After completion of the three processes, we then should be able to generate reports of the designed process. We can generate graphs against various process and performance parameters such as execution time, time to completion, response time and raise alarm to study any intrusion during a specific time period.

Amazon S3 (Simple Storage Service) provides a simple Web services interface that can be used to store and retrieve any amount of data, at any time, from anywhere on the Web. It provides a discoverable WSDL document describing service operations that can be implemented using RESTful HTML as well as SOAP RPC interfaces. In this experiment, we have attempted to describe its basic functionality using a subset of the available services. Basic executable SOA business models were created based on assumptions made from information provided by online Amazon AWS documents. The Amazon S3 Web Service is just one piece of entire Amazon AWS SOA structure. Other than discoverability, none of the SOA Design concepts can really be applied to the Amazon S3 service on its own. Some of the AWS business services are identified as follows (EC2 2012 [41–42]):

  • Amazon S3 (Simple Storage Service) provides a simple Web services interface that can be used to store and retrieve any amount of data, at any time, from anywhere on the Web.

  • Amazon EC2 (Elastic Compute Cloud) is a Web service that provides resizable compute capacity in the cloud.

  • Amazon CloudFront is a Web service for content delivery. It integrates with other Amazon Web Services to give developers and businesses an easy way to distribute content to end users with low latency, high data transfer speeds and no commitments.

  • Amazon Route 53 is a highly available and scalable DNS service designed to give developers and businesses an extremely reliable and cost-effective way to route end users to Internet applications.

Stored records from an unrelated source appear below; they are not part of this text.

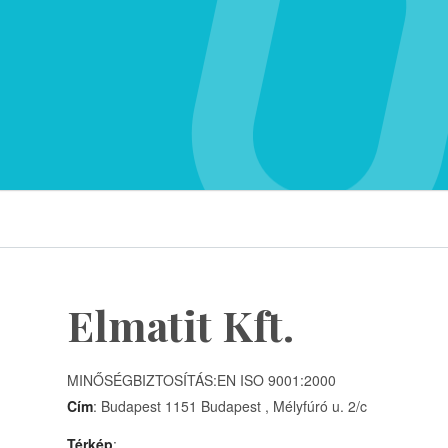
Elmatit Kft.
MINŐSÉGBIZTOSÍTÁS:EN ISO 9001:2000
Cím
: Budapest 1151 Budapest , Mélyfúró u. 2/c
Térkép
:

  • Amazon RDS (Relational Database Service) is a Web service that makes it easy to set up, operate and scale a relational database in the cloud.

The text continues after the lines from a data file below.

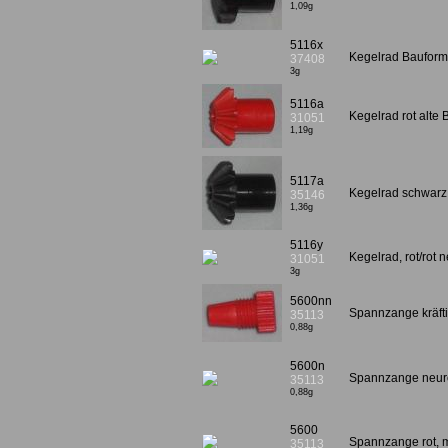
1,09g
5116x
Kegelrad Bauformen
37408
3g
5116a
Kegelrad rot alte
31051
1,19g
5117a
Kegelrad schwarz
35146
1,36g
5116y
Kegelrad, rot/rot
31051
3g
5600nn
Spannzange kräft
35113
0,88g
5600n
Spannzange neuro
35113
0,88g
5600
Spannzange rot, 
35113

  • Amazon SimpleDB (Simple Database Service) is a Web service providing the core database functions of data indexing and querying in the cloud.

  • Amazon SQS (Simple Queue Service) is a reliable, highly scalable, hosted queue for storing messages as they travel between computers.

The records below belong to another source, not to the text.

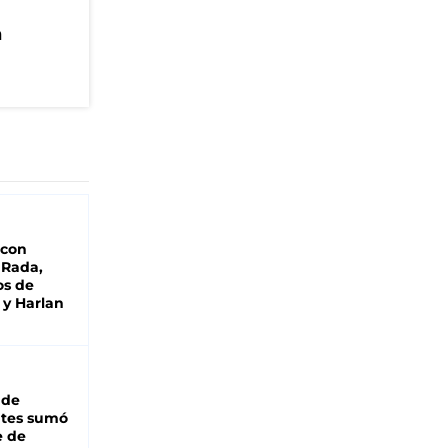
n
 con
 Rada,
os de
 y Harlan
 de
ntes sumó
e de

  • Amazon SNS (Simple Notification Service) is a Web service that makes it easy to set up, operate and send notifications from the cloud.

  • Amazon Elastic MapReduce is a Web service that enables businesses, researchers, data analysts and developers to easily and cost-effectively process vast amounts of data.

These services have been considered as a whole to meet the multiple SOA Design criteria by being business-driven, enterprise-centric, loosely coupled, discoverable, stateless and flexibly contractable, and they promote vendor neutrality. The services are provided by Amazon but they can be accessed by any language running on virtually any platform. They are highly scalable and the pricing structure is set up on a cost-per-use basis. Services can be scaled almost instantly when needed and reduced just as fast providing the best of both worlds for businesses, on-demand access without the associated overhead and the delay that would otherwise be required for local on-site implementation. Figure 6.11 shows a bar chart of 100 business processes, out of which we have discovered about 20 BPaaS processes, which is about 20 %.

Fig. 6.11
figure 11

Amazon BPaaS requirements

This is an interesting outcome for our research, in particular, how many BPaaS requirements that can be extracted to evaluate business process service exclusively. BPaaS has a growing strength in making cloud a success with respect to business as a service.

7 Conclusion

Cloud computing is emerging rapidly with increasing demand for service-oriented computing and associated technologies. This is the right time to explore what works better and what doesn’t work for cloud environment. Therefore, the proposed model helps to understand how it should be developed to avoid classical issues related to software development projects. We believe the proposed model will help us to develop cloud applications systematically. This project has explored some of the process described using Amazon EC2 case study, and we have discovered that there are 20 % of the service requirements that belong to BPaaS as it is a growing business entity for cloud services.